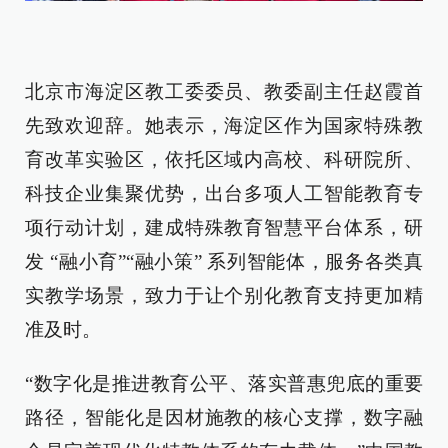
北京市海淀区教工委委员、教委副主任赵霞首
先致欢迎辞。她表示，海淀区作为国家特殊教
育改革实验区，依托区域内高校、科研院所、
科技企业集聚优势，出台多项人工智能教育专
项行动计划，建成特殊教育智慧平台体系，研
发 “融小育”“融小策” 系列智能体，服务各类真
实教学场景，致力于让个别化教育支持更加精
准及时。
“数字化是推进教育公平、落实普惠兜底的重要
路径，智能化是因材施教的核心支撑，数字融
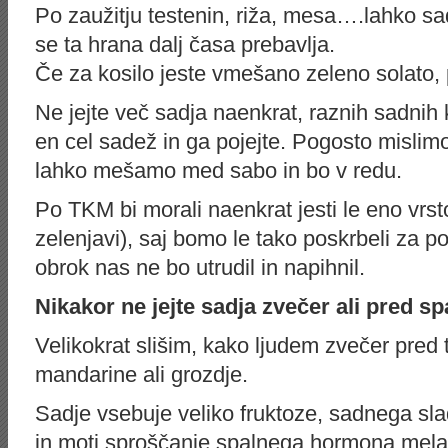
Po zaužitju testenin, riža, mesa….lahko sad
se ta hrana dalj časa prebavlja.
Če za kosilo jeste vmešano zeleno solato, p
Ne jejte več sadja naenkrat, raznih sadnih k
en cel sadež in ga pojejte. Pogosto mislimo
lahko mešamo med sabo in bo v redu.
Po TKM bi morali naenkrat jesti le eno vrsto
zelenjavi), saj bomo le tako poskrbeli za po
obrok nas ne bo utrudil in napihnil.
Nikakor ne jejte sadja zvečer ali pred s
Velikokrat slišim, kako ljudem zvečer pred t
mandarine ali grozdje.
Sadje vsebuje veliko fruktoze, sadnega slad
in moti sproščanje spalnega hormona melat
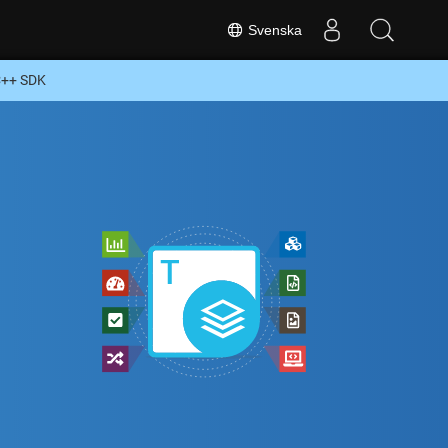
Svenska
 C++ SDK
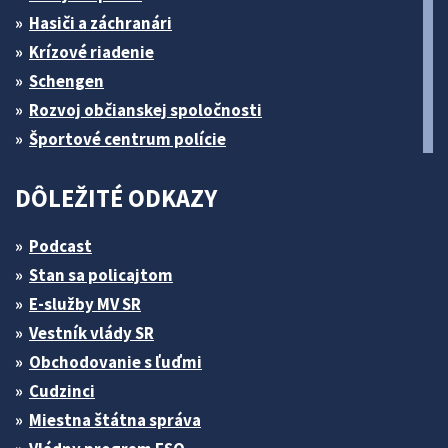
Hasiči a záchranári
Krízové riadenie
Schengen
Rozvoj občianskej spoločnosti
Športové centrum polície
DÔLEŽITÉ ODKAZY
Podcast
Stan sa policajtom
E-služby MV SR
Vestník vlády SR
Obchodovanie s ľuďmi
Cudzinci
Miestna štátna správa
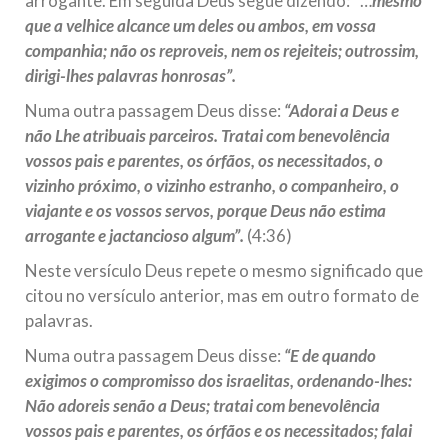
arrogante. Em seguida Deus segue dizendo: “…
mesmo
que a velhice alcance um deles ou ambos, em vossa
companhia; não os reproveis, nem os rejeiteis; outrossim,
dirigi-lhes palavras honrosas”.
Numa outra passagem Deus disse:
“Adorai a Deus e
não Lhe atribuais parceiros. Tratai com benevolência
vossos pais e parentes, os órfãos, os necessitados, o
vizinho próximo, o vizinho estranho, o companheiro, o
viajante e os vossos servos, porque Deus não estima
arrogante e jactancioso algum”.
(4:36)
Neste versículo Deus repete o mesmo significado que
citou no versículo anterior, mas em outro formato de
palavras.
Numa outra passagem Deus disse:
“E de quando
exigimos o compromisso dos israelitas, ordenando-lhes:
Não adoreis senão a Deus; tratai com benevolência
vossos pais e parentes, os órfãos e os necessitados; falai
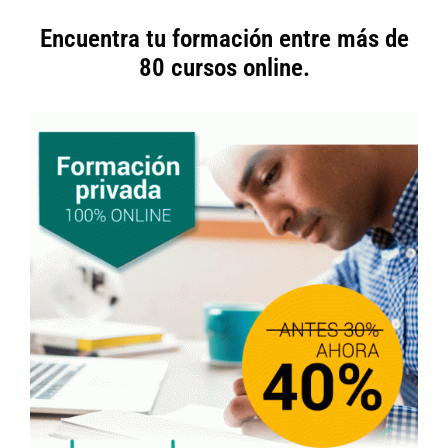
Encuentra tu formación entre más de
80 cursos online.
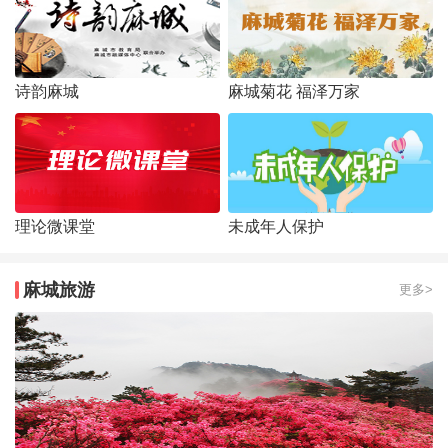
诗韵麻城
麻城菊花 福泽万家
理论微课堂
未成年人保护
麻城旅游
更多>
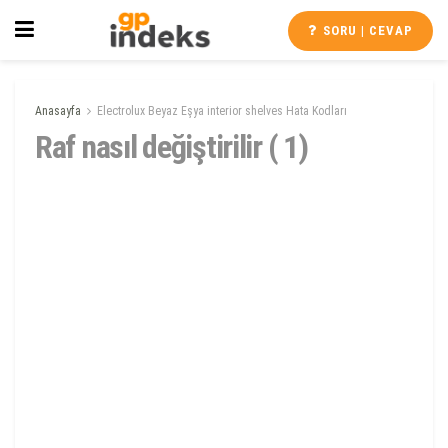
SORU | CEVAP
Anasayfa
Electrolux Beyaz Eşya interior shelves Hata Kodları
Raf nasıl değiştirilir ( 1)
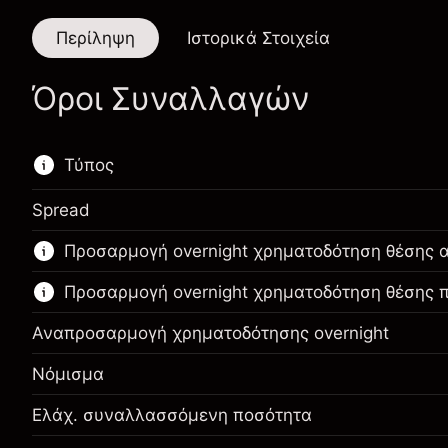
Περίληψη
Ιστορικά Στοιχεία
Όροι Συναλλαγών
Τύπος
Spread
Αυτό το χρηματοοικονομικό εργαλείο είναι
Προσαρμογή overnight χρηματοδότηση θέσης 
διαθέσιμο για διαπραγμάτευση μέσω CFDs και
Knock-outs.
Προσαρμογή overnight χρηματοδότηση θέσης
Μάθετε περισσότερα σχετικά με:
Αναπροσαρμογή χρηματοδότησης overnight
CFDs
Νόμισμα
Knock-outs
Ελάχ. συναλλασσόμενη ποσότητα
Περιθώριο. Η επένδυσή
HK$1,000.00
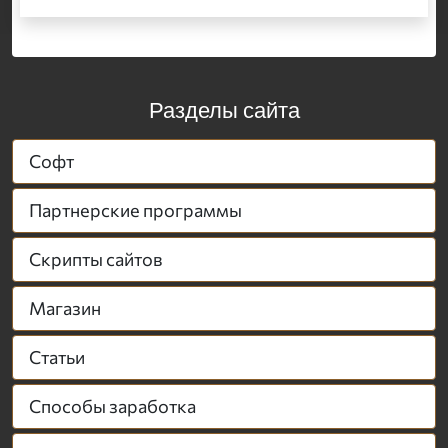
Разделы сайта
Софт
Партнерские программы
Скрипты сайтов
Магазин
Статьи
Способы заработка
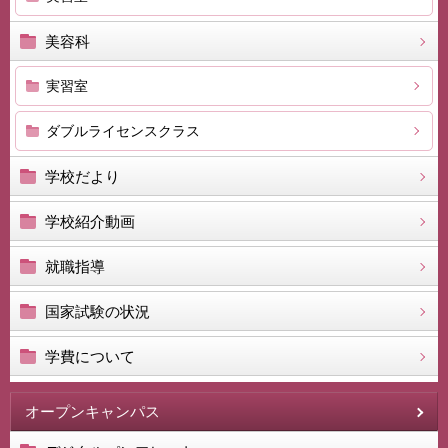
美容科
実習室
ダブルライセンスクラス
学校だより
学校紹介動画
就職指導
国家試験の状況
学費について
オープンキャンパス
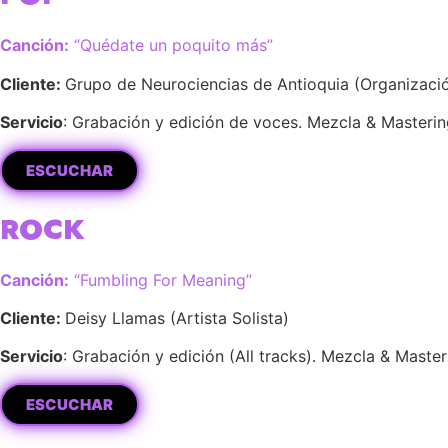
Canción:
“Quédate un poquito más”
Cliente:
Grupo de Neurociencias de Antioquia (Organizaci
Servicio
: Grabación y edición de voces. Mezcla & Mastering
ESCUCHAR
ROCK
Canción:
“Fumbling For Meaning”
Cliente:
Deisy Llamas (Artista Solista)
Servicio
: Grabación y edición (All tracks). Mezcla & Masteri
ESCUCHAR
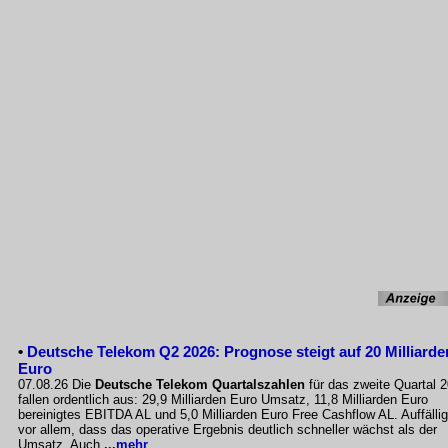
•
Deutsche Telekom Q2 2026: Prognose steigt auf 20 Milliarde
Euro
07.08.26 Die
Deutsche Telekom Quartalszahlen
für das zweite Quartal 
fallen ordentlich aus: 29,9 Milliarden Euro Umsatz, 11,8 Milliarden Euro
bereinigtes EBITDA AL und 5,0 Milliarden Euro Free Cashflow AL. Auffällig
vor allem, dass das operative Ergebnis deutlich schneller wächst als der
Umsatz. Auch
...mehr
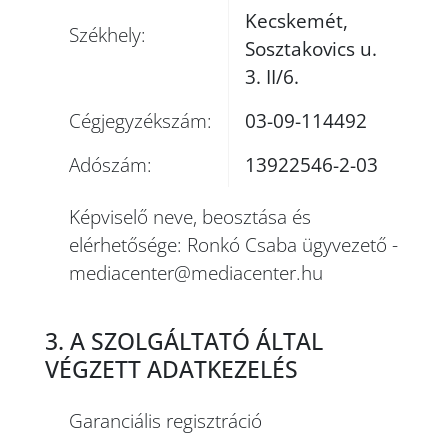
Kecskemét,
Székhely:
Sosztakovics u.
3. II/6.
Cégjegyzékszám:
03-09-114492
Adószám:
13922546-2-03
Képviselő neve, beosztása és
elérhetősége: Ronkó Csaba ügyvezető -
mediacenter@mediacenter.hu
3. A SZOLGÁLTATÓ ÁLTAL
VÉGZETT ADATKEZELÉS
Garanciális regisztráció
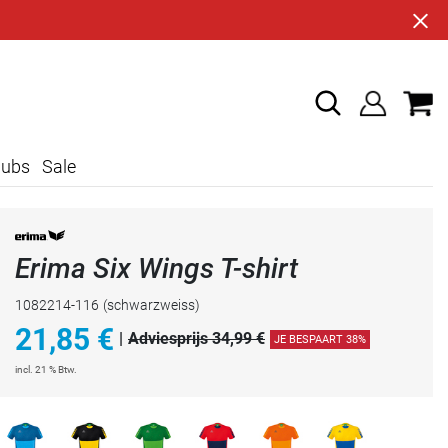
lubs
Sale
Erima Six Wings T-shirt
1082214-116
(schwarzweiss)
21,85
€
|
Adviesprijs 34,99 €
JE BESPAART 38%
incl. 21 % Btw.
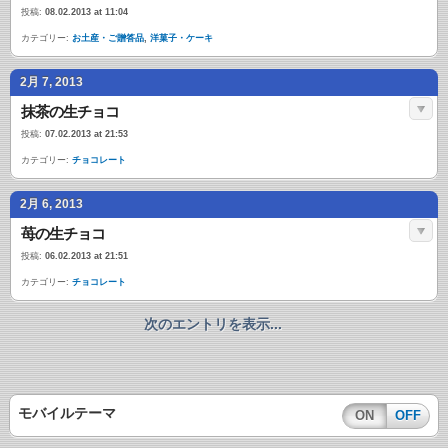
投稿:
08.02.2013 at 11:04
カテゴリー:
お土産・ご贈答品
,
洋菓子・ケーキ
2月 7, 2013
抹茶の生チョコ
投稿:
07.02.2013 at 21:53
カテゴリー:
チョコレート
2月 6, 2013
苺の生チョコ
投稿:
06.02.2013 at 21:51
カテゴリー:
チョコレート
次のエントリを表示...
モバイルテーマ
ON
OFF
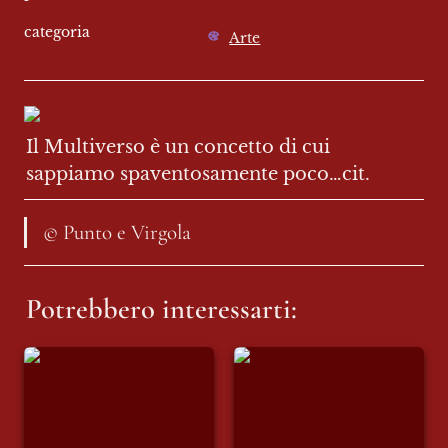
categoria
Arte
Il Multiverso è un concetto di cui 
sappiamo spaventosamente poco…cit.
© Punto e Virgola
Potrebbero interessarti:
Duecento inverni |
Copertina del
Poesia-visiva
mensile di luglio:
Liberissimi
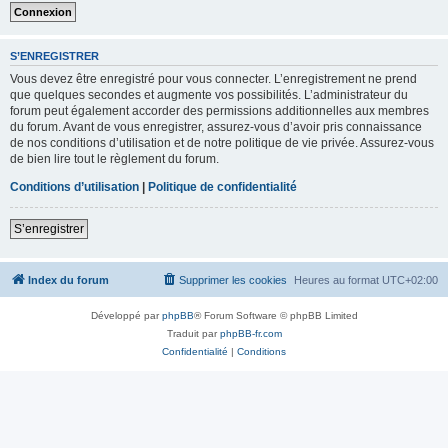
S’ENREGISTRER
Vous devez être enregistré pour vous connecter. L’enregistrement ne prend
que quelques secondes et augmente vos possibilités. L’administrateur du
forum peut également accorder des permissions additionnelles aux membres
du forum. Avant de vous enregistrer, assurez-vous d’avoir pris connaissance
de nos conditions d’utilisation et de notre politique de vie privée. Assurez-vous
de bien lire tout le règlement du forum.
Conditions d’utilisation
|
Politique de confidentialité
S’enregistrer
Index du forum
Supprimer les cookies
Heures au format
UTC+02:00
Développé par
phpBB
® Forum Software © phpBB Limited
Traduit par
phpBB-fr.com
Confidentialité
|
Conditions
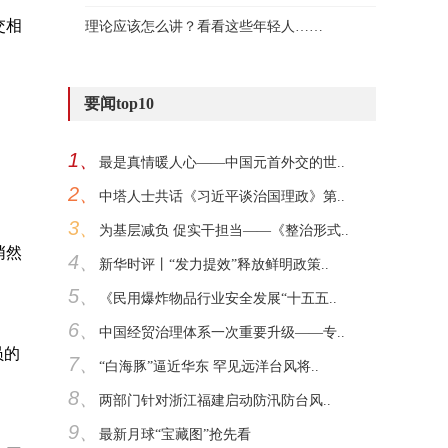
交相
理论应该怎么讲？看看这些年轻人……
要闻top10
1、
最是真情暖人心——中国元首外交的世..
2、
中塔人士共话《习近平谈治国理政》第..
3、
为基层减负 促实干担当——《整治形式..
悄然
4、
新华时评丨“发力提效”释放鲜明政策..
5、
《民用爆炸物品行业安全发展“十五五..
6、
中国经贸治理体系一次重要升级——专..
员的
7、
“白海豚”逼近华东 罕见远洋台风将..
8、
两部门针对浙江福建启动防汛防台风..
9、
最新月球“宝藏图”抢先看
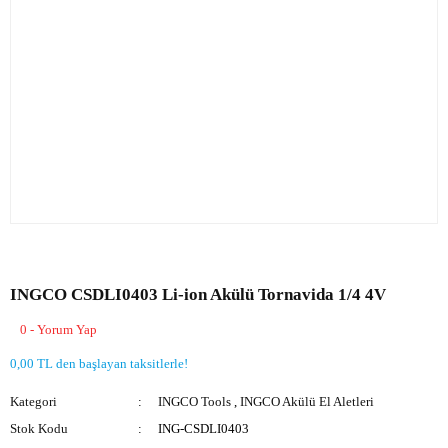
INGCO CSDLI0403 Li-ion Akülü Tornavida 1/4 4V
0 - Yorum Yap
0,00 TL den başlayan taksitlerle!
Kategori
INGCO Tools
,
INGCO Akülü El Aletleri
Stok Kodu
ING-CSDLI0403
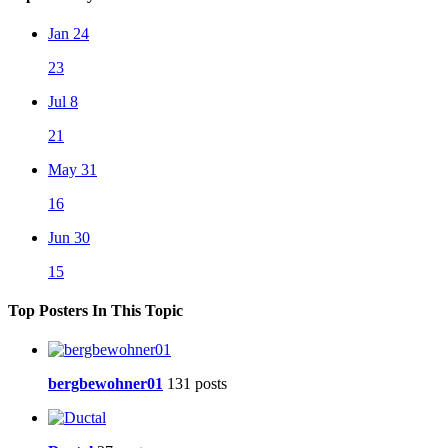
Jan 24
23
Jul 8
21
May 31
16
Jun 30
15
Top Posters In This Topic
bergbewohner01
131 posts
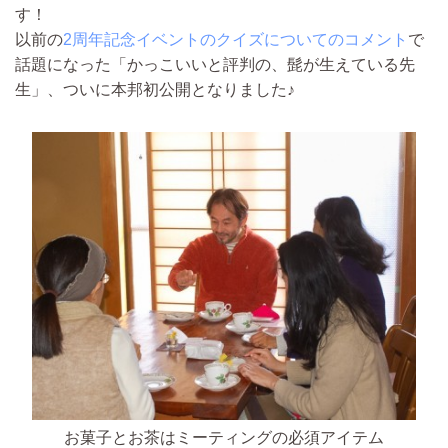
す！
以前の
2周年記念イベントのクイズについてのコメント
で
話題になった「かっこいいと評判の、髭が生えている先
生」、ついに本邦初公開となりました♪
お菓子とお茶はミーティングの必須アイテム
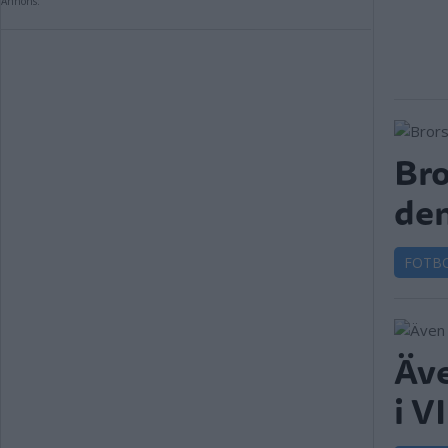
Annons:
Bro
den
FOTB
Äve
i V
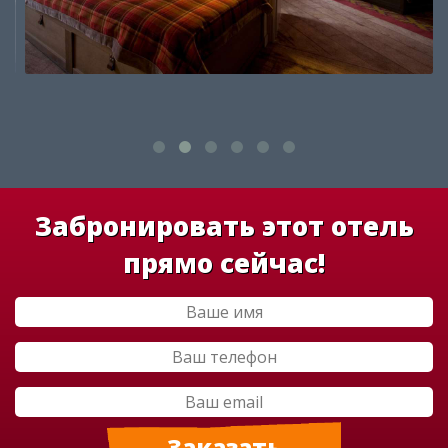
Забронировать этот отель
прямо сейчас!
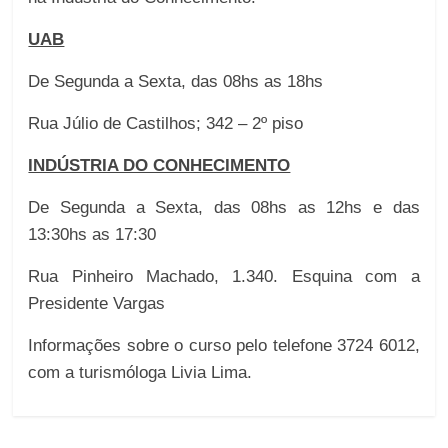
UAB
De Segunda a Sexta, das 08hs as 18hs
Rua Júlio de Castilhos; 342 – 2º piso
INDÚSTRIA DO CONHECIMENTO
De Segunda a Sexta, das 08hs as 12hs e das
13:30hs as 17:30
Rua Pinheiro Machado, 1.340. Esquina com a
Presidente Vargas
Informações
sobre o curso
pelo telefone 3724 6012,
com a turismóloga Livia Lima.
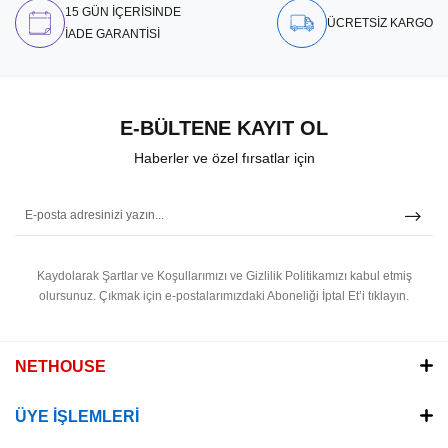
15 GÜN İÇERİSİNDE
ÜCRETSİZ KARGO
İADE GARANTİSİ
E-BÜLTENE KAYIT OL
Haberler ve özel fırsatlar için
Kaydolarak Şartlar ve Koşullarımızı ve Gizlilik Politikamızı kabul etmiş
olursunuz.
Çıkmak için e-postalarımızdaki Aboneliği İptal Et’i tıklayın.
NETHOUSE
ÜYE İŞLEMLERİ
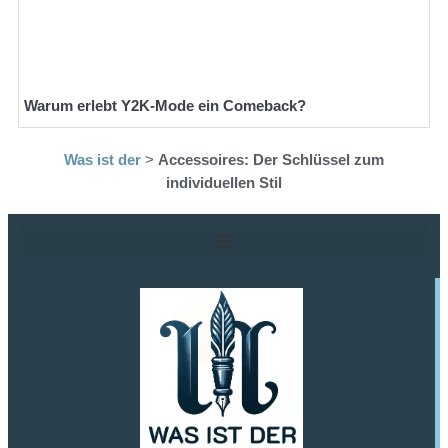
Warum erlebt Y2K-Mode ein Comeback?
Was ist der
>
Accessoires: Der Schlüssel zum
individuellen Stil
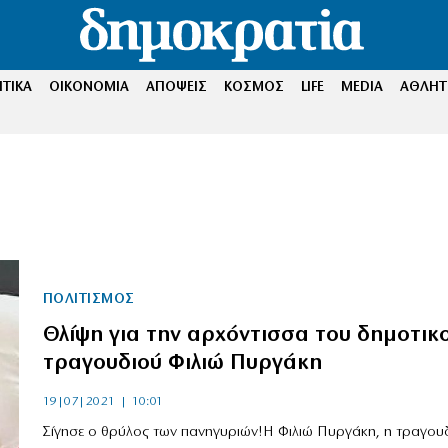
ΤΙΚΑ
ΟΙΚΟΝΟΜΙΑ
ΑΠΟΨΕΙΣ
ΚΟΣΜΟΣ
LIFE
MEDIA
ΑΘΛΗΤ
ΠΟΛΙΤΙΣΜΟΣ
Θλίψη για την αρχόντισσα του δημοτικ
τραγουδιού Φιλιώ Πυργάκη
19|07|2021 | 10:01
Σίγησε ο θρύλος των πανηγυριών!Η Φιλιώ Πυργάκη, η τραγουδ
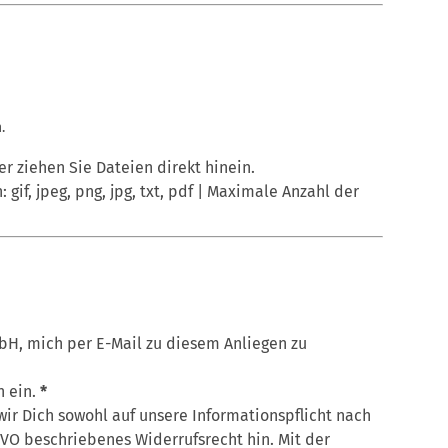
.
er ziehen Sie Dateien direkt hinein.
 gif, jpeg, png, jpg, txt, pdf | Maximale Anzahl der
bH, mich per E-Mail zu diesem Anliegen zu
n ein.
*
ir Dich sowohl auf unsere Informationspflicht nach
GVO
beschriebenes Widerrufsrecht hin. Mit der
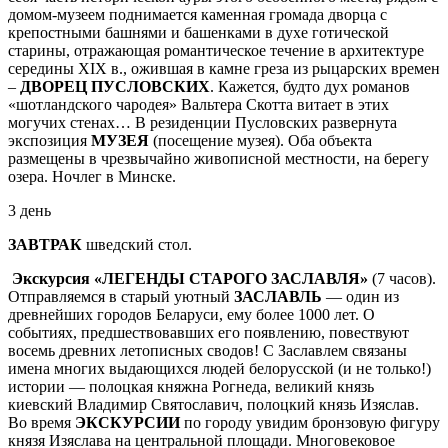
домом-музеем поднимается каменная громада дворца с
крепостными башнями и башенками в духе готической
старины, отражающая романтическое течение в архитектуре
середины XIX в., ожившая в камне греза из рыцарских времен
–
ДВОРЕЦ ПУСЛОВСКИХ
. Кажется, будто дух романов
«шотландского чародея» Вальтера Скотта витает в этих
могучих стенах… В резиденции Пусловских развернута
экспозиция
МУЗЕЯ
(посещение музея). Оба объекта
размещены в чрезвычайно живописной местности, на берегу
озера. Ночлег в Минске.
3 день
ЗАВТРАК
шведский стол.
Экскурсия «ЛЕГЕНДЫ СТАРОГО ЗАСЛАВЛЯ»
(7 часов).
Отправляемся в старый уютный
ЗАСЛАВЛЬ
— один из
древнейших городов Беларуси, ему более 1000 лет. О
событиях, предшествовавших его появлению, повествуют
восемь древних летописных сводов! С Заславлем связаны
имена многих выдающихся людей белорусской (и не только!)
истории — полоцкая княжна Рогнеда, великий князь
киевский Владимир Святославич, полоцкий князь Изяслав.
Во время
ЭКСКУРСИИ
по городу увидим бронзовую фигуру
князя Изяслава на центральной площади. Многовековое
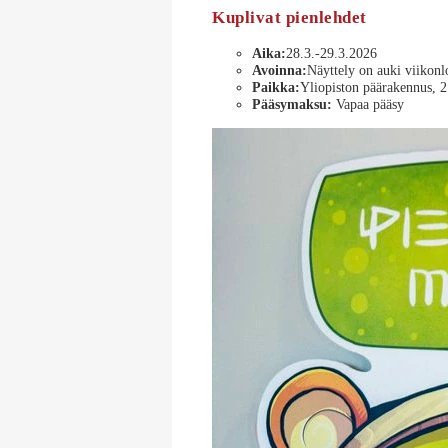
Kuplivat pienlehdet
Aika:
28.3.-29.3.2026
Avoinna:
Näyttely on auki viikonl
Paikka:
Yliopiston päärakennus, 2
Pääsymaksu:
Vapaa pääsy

######

Precisely those lines above that run from the line with "İADE GARANTİSİ" up to and including the line with "истории — полоцкая" are to be set down, with the pictures omitted.

İADE GARANTİSİ
E-BÜLTENE KAYIT OL
Haberler ve özel fırsatlar için
Kaydolarak Şartlar ve Koşullarımızı ve Gizlilik Politikamızı kabul etmiş
olursunuz.
Çıkmak için e-postalarımızdaki Aboneliği İptal Et’i tıklayın.
NETHOUSE
ÜYE İŞLEMLERİ
Warum erlebt Y2K-Mode ein Comeback?
Was ist der
>
Accessoires: Der Schlüssel zum
individuellen Stil
ΤΙΚΑ
ΟΙΚΟΝΟΜΙΑ
ΑΠΟΨΕΙΣ
ΚΟΣΜΟΣ
LIFE
MEDIA
ΑΘΛΗΤ
ΠΟΛΙΤΙΣΜΟΣ
Θλίψη για την αρχόντισσα του δημοτικ
τραγουδιού Φιλιώ Πυργάκη
19|07|2021 | 10:01
Σίγησε ο θρύλος των πανηγυριών!Η Φιλιώ Πυργάκη, η τραγουδ
.
er ziehen Sie Dateien direkt hinein.
 gif, jpeg, png, jpg, txt, pdf | Maximale Anzahl der
bH, mich per E-Mail zu diesem Anliegen zu
n ein.
*
ir Dich sowohl auf unsere Informationspflicht nach
GVO
beschriebenes Widerrufsrecht hin. Mit der
домом-музеем поднимается каменная громада дворца с
крепостными башнями и башенками в духе готической
старины, отражающая романтическое течение в архитектуре
середины XIX в., ожившая в камне греза из рыцарских времен
–
ДВОРЕЦ ПУСЛОВСКИХ
. Кажется, будто дух романов
«шотландского чародея» Вальтера Скотта витает в этих
могучих стенах… В резиденции Пусловских развернута
экспозиция
МУЗЕЯ
(посещение музея). Оба объекта
размещены в чрезвычайно живописной местности, на берегу
озера. Ночлег в Минске.
3 день
ЗАВТРАК
шведский стол.
Экскурсия «ЛЕГЕНДЫ СТАРОГО ЗАСЛАВЛЯ»
(7 часов).
Отправляемся в старый уютный
ЗАСЛАВЛЬ
— один из
древнейших городов Беларуси, ему более 1000 лет. О
событиях, предшествовавших его появлению, повествуют
восемь древних летописных сводов! С Заславлем связаны
имена многих выдающихся людей белорусской (и не только!)
истории — полоцкая княжна Рогнеда, великий князь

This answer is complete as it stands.